Sudan has been flirting with the Abraham Accords and cozying up to Israel since late 2020, just after the United Arab Emirates and Bahrain normalized relations with the Jewish state.
Now it’s official – Israel and Sudan will sign a formal peace agreement later this year in Washington, Israeli Foreign Minister Eli Cohen announced Thursday.
Cohen was in Khartoum this week to meet with General Abdel-Fattah Al-Burhan, leader of Sudan’s transitional government.
“The peace agreement between Israel and Sudan will promote regional stability and contribute to the national security of the State of Israel,” Cohen said following his return to Jerusalem.
The Sudanese government also openly reported on the development, posting photos of Cohen and Al-Burhan shaking hands on social media.
⭕️ رئيس مجلس السيادة يلتقي وزير الخارجية الإسرائيلي pic.twitter.com/ThTnmLFwVp
— مجلس السيادة الإنتقالي – السودان (@TSC_SUDAN) February 2, 2023
Why it matters
In terms of economic and other tangible benefits, it’s clear that Israel has much to offer Sudan. But will this newfound peace bring any real rewards to Israelis?
Peace with any Arab (or Arab League) state is important, and being able to fly over Sudan will significantly cut travel times from Israel to other parts of the world. But there are few direct benefits, and it’s doubtful many Israelis will see Sudan as a tourism destination.
But there is one symbolic aspect to peace with Sudan that makes it as notable as deals with bigger fish like the UAE and Saudi Arabia.
The Sudanese capital of Khartoum played host to the 1967 Arab League summit held in the wake of the Six-Day War.
The resulting resolution called for, among other things, the entirety of the Arab world to remain in a constant state of war with Israel until all “occupied” lands had been liberated.

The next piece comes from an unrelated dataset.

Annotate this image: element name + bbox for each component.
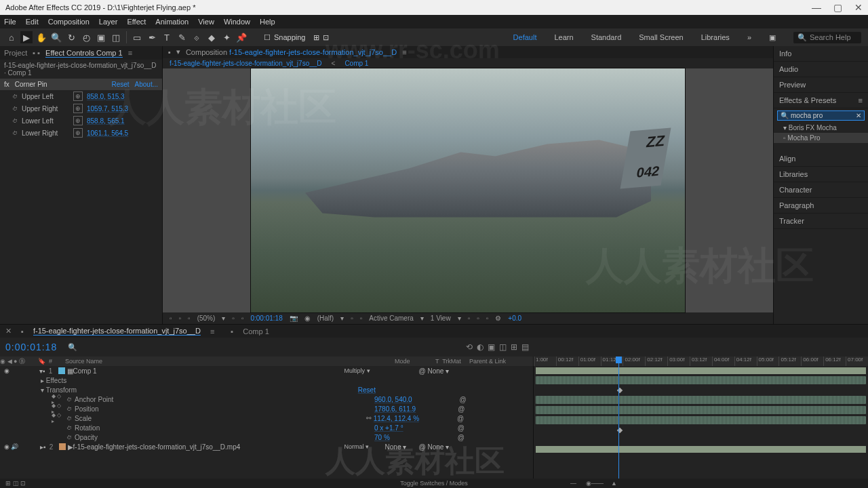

Specifically, the resolution contains what came to be known as the “Three No’s”:
- No peace with Israel;
- No recognition of Israel; and
- No negotiations with it.
The Khartoum Resolution became the cornerstone of the Arabs’ rejectionist approach to Israel.
For the very nation that birthed that resolution to now be negotiating and making peace with Israel signifies more than any other regional agreement the unraveling of the enemy’s plans to isolate and suffocate the reborn Jewish state.